Schäuble feiert neue Rekorde der Solidität
Bund will nächstes Jahr und bis 2020 keine neuen Schulden mehr aufnehmen – Einzeletats steigen trotzdem
Die Steuerquellen sprudeln dank guter Wirtschaftslage, und die hält trotz Brexit mit einem Wachstum von 1,7 Prozent zunächst wahrscheinlich an. Deshalb konnte Finanzminister Wolfgang Schäuble (CDU) gestern auch für 2017 einen Haushaltsentwurf ohne neue Schulden vorstellen, zum dritten Mal in Folge. Unser Berliner Korrespondent Werner Kolhoff beantwortet die wichtigsten Fragen.

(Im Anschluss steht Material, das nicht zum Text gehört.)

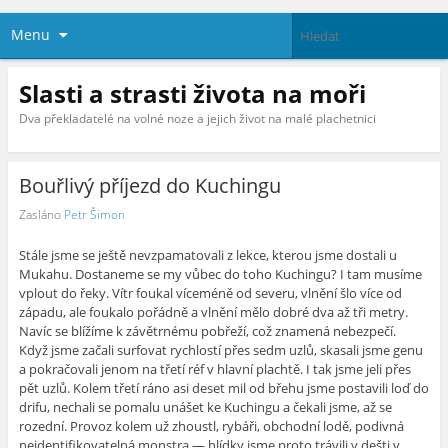
Menu
Slasti a strasti života na moři
Dva překladatelé na volné noze a jejich život na malé plachetnici
Bouřlivý příjezd do Kuchingu
Zasláno
Petr Šimon
Stále jsme se ještě nevzpamatovali z lekce, kterou jsme dostali u
Mukahu. Dostaneme se my vůbec do toho Kuchingu? I tam musíme
vplout do řeky. Vítr foukal víceméně od severu, vlnění šlo více od
západu, ale foukalo pořádně a vlnění mělo dobré dva až tři metry.
Navíc se blížíme k závětrnému pobřeží, což znamená nebezpečí.
Když jsme začali surfovat rychlostí přes sedm uzlů, skasali jsme genu
a pokračovali jenom na třetí réf v hlavní plachtě. I tak jsme jeli přes
pět uzlů. Kolem třetí ráno asi deset mil od břehu jsme postavili loď do
drifu, nechali se pomalu unášet ke Kuchingu a čekali jsme, až se
rozední. Provoz kolem už zhoustl, rybáři, obchodní lodě, podivná
neidentifikovatelná monstra — hlídky jsme proto trávili v dešti v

Ist die „Schwarze Null“echt oder gemogelt? Soweit derzeit überprüfbar, sind die Zahlen nicht geschönt, anders als in früheren Haushalten, die oft nach dem Prinzip Hoffnung gestrickt waren. Nur 2018 hat der Finanzminister eine „globale Minderausgabe“von 4,9 Milliarden Euro eingeplant, die durch Einsparungen in den Einzelressorts dann noch erwirtschaftet werden müssen. Ansonsten gibt es keine versteckten Posten, wenn man einmal davon absieht, dass es plötzlich Krisen geben kann, die das Zahlenwerk stark verändern. Nach Plan soll es 2017 rund 328 Milliarden Euro Ausgaben geben. Das ist 3,7 Prozent mehr als in diesem Jahr, vor allem wegen der Flüchtlingskosten. Etwa ein Zehntel entfallen auf Investitionen. Bis 2020 soll der Bundeshaushalt dann auf 349 Milliarden Euro steigen.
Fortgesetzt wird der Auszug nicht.